What is an Opportunity Zone?
The Tax Cuts and Jobs Act of 2017 was signed into law on Dec. 22, 2017. The Opportunity Zone program was included in that act, which was designed to provide tax incentives to investors who fund businesses in underserved communities.
Investors are able to defer paying taxes on capital gains that are invested in Qualified Opportunity Funds that in turn are invested in distressed communities designated as Opportunity Zones by the governor of each state. Up to 25 percent of the low-income census tracts in each state can be designated as Opportunity Zones.
How Does the Opportunity Zone Program Work?

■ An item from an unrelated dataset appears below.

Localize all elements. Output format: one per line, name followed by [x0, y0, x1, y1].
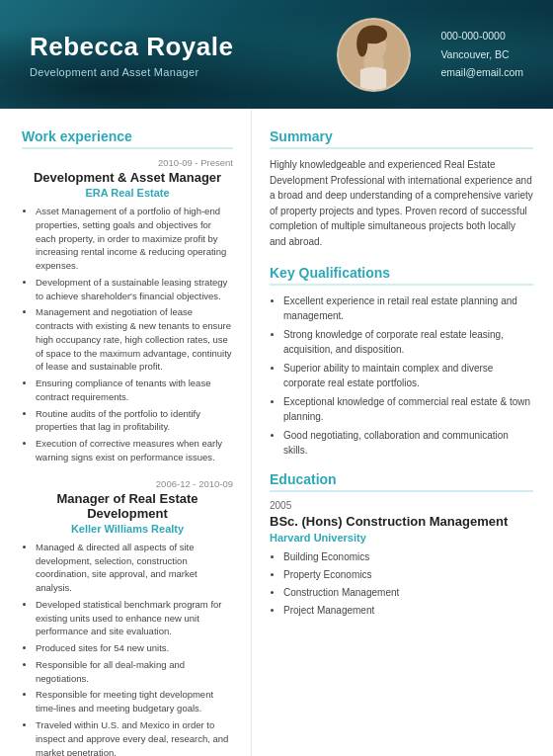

The law passed by Congress in December of 2017 states:
- Qualified Opportunity Zones must be certified by the U.S. Department of the Treasury and are required to hold at least 90 percent of their assets in qualified opportunity zone businesses and/or business property.
- To qualify, capital gains must be invested in a Qualified Opportunity Fund within 180 days of the date of the sale or exchange that generated the gain.
- The tax deferral is temporary (up to nine years) and the program ends on December 31, 2026.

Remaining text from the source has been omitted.